(Collected data)
********************

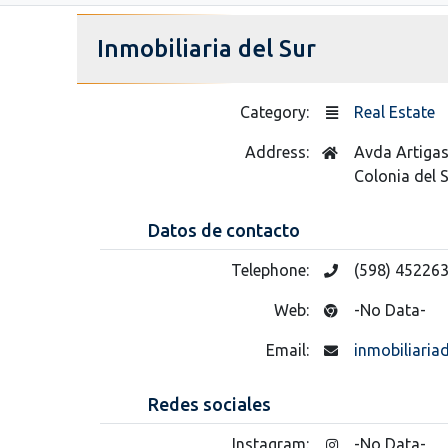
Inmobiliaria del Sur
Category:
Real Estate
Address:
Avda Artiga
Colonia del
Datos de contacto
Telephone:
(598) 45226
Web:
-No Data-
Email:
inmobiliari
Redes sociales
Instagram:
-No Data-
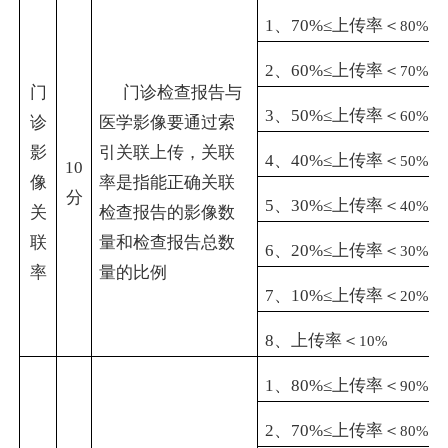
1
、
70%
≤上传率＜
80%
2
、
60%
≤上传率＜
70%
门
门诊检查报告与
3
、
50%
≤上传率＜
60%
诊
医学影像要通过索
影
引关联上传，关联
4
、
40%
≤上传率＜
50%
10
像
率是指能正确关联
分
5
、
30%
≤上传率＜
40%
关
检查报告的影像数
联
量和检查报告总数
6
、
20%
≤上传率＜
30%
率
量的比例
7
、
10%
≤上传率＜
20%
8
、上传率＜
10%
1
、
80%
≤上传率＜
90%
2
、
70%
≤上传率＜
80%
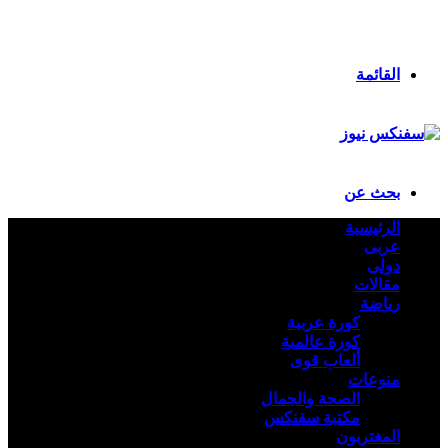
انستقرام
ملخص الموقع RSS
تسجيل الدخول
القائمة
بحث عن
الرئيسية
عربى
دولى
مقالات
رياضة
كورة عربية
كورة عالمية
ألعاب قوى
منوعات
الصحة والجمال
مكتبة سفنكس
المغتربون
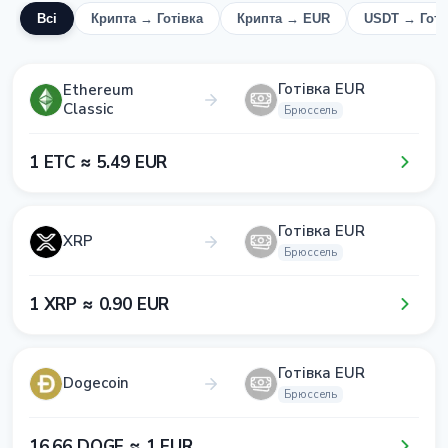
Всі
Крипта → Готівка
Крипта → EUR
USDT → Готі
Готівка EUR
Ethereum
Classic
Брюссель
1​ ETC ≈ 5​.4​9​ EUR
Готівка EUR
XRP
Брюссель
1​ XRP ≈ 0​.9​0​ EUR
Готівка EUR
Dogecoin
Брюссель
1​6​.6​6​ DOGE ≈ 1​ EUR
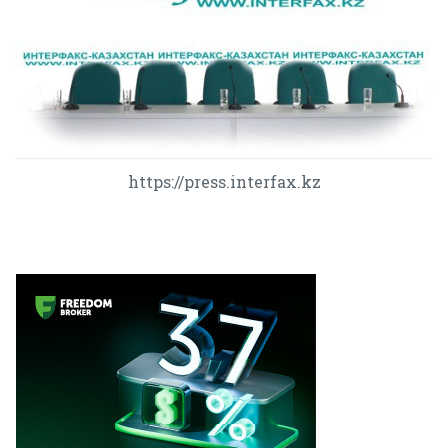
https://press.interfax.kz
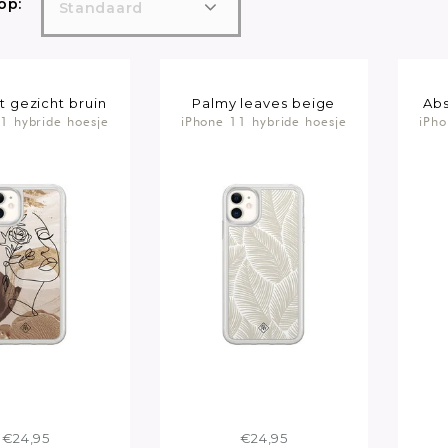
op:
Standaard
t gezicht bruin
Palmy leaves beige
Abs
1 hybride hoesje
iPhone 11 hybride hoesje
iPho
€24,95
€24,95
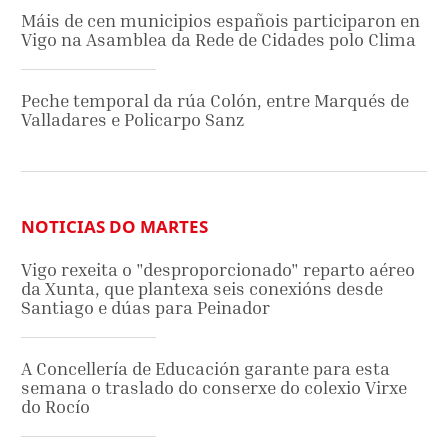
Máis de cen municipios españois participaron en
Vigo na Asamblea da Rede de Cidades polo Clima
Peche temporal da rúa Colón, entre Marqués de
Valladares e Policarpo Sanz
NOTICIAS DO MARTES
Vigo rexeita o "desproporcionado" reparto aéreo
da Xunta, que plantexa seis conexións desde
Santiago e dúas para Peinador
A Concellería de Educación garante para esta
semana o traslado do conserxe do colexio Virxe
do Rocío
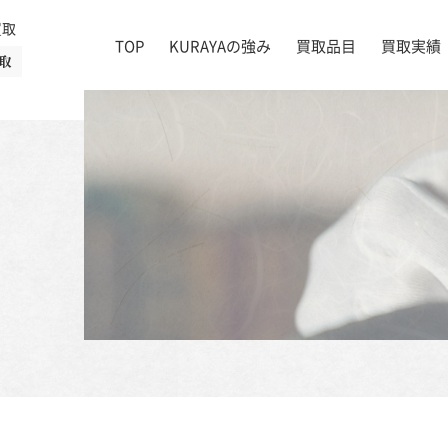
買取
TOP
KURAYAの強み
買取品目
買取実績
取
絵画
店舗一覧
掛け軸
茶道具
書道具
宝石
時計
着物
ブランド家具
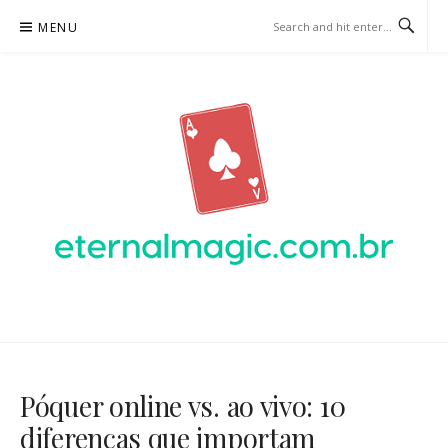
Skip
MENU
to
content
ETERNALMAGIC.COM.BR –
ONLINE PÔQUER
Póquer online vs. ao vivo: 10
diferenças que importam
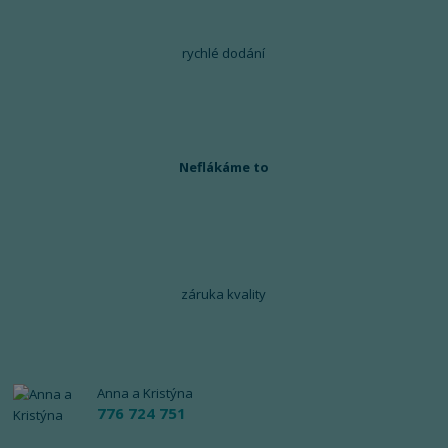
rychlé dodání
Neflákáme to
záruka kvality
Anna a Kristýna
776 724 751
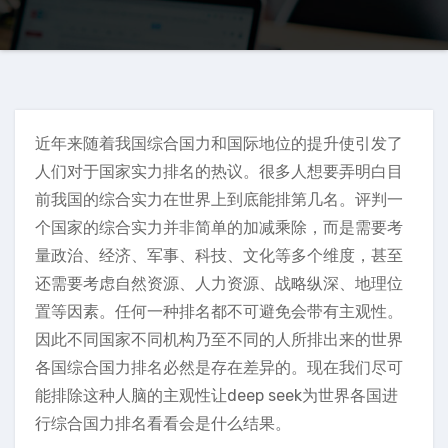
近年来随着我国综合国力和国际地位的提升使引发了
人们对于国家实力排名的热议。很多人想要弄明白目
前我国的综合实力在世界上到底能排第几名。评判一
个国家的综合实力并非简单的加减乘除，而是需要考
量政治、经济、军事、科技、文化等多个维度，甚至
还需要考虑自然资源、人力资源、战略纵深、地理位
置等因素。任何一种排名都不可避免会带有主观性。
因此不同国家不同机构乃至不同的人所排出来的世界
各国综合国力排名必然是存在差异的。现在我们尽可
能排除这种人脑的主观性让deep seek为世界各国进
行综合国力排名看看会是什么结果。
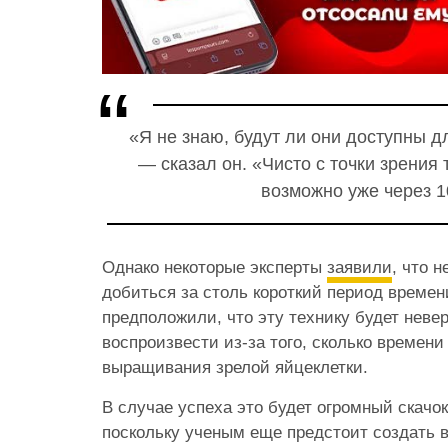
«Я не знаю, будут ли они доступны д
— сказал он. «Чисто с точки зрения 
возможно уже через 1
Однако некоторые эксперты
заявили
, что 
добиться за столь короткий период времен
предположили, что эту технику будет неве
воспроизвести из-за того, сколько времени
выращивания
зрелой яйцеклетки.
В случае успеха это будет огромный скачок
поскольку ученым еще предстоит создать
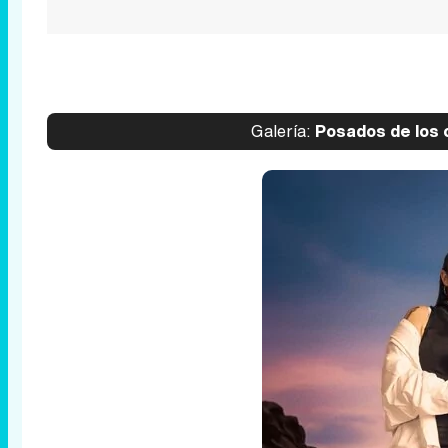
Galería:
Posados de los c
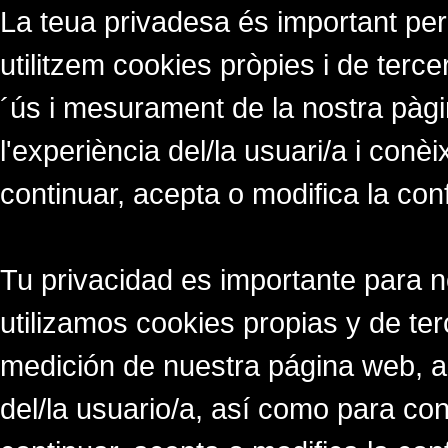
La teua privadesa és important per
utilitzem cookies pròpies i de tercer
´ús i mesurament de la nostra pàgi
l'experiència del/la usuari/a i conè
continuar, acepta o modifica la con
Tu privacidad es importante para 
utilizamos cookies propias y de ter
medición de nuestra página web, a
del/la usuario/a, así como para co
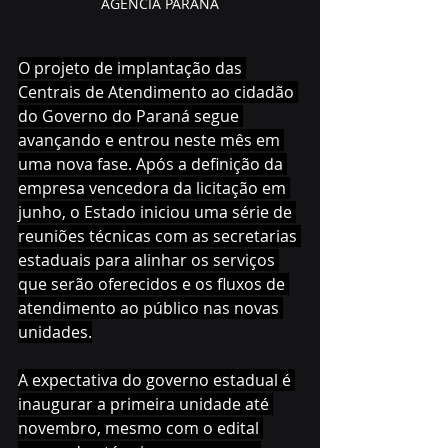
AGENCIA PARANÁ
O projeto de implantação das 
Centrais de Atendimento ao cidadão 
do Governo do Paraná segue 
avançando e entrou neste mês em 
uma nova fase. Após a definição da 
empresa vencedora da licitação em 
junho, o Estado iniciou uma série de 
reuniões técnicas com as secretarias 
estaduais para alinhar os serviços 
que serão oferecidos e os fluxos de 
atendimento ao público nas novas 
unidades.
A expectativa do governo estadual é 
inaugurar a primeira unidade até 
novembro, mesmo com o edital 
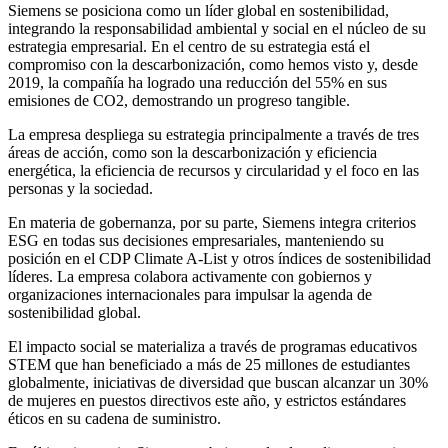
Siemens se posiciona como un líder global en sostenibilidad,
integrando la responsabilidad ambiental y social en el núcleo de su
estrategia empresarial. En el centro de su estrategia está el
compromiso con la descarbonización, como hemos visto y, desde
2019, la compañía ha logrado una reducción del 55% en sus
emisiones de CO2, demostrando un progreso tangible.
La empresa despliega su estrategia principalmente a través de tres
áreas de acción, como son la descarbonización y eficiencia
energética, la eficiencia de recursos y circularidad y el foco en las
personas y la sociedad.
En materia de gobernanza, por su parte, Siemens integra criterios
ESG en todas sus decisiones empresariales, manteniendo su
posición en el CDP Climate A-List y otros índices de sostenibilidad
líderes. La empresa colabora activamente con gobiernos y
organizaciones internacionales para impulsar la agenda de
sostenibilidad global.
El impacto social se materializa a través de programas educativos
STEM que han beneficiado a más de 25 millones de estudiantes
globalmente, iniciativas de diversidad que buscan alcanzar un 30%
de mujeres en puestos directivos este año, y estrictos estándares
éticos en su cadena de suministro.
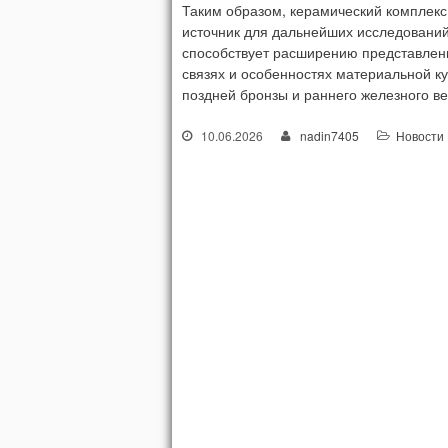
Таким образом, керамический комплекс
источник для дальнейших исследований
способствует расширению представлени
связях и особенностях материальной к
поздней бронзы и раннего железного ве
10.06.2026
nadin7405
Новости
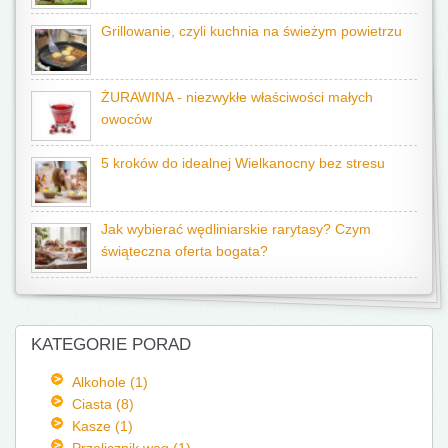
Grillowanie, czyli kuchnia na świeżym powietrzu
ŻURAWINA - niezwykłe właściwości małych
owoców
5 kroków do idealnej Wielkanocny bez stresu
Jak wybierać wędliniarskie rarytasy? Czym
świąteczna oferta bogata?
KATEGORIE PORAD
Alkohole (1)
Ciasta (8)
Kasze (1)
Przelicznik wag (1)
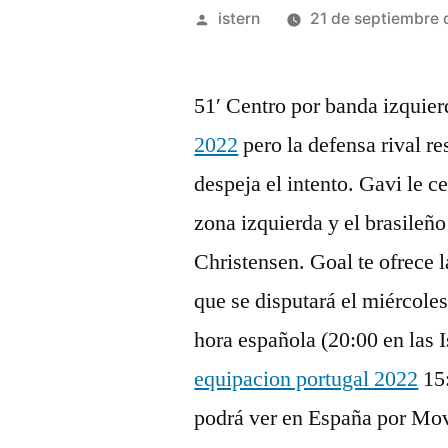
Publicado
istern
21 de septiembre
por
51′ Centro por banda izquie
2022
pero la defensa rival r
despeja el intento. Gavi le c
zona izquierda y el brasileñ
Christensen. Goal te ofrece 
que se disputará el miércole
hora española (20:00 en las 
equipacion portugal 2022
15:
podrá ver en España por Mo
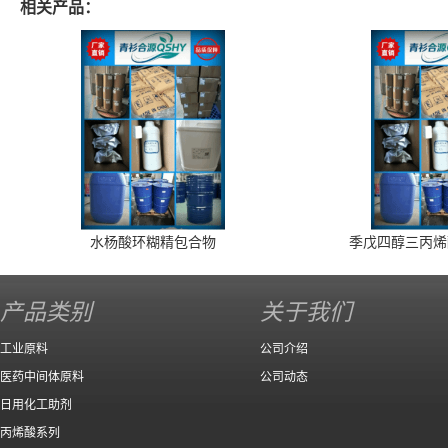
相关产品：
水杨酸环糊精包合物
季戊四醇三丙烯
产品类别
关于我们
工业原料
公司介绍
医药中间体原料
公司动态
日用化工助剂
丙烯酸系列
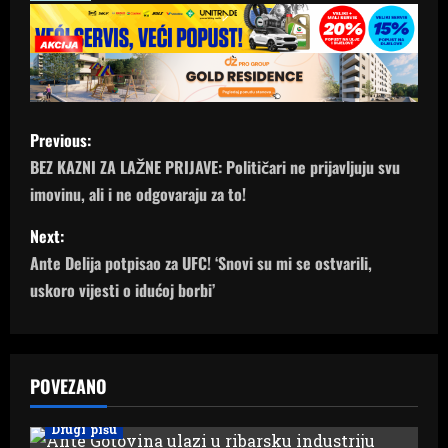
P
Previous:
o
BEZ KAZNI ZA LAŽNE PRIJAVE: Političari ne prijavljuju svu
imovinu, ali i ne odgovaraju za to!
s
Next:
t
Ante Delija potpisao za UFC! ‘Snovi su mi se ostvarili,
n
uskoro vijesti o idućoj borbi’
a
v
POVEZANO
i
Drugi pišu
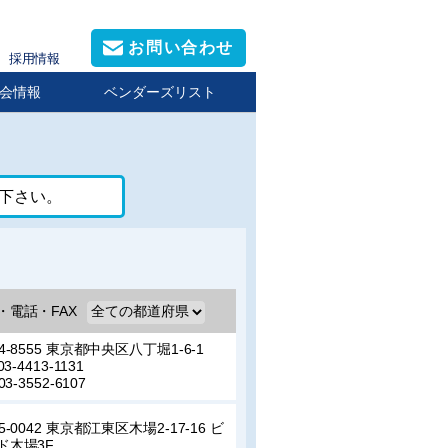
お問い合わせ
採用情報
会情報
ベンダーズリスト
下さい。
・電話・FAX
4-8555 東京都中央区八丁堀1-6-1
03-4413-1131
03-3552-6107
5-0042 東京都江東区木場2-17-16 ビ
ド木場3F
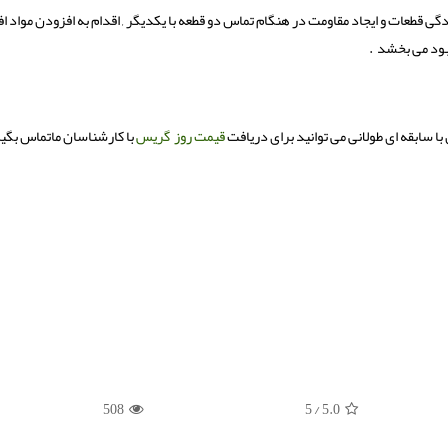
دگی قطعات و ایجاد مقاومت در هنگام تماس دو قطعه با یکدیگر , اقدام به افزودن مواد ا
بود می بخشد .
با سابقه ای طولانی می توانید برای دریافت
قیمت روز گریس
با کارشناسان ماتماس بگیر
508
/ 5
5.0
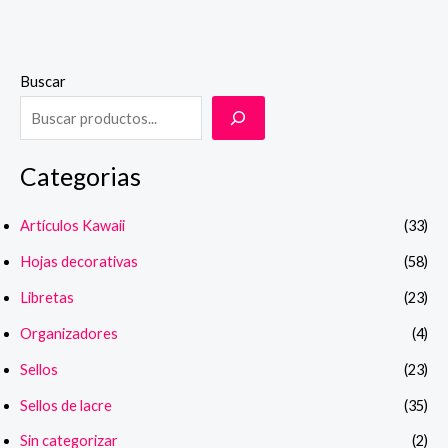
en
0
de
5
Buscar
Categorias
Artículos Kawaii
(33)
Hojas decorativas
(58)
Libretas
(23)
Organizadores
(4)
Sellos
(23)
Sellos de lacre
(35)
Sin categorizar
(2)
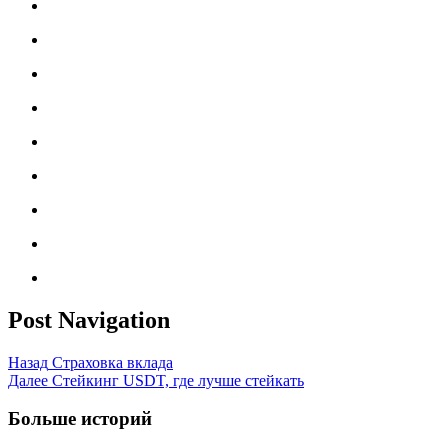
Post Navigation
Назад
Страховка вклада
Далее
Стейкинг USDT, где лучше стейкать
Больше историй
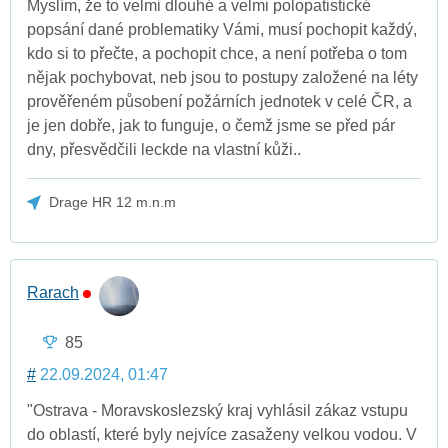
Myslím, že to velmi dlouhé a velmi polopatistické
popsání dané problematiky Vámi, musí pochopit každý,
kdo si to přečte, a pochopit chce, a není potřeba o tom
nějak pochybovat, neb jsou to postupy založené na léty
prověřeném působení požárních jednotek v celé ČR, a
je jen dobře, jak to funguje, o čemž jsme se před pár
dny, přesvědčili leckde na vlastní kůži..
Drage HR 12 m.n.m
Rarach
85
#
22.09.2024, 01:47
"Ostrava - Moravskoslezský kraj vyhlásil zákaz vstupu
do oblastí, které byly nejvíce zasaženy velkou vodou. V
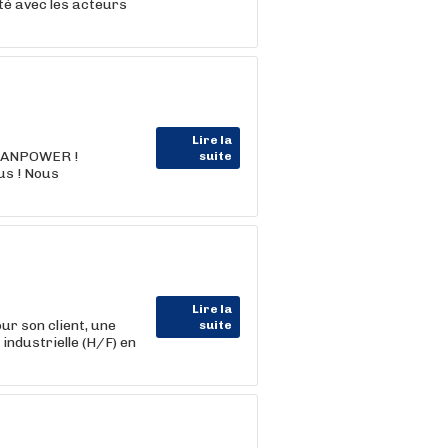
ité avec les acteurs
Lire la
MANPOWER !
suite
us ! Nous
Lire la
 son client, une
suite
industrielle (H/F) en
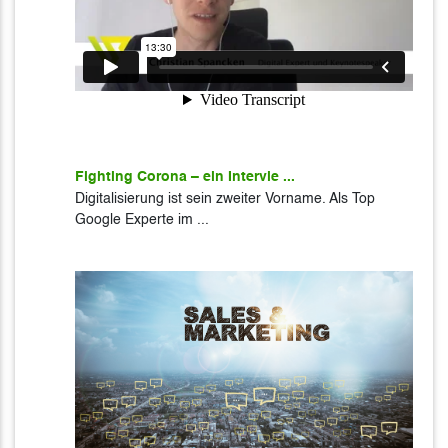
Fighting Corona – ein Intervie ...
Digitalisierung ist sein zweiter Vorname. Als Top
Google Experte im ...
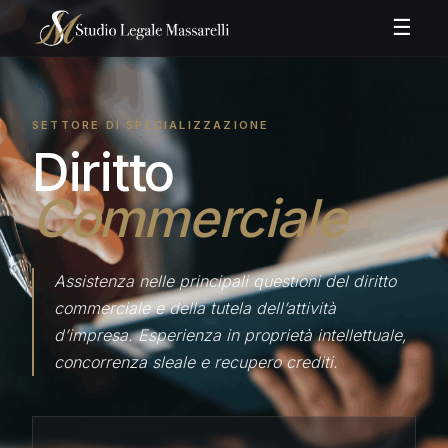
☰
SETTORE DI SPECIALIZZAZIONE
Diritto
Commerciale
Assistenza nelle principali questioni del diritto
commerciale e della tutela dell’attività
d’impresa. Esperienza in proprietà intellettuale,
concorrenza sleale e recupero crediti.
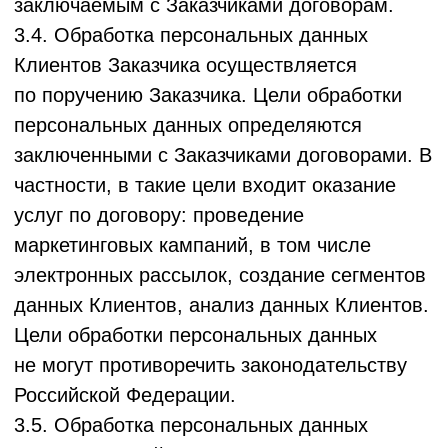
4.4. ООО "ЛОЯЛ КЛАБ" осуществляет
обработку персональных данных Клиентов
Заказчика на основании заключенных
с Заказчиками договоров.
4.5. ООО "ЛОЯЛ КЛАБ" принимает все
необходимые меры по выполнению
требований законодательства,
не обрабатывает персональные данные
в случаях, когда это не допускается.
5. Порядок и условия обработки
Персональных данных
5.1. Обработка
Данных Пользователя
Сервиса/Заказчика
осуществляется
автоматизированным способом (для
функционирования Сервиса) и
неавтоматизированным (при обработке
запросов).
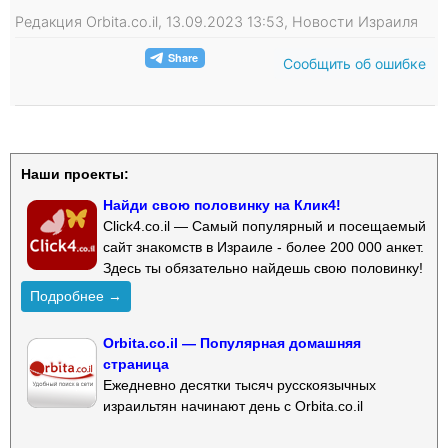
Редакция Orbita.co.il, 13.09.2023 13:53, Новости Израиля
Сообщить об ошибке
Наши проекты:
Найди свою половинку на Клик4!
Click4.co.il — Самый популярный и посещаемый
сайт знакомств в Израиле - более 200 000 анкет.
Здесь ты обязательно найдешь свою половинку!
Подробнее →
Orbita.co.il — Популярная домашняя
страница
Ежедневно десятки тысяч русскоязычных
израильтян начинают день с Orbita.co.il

********************

What to do =>
Give nothing except how many lines of the records include "pochopit".

Task answer =>
2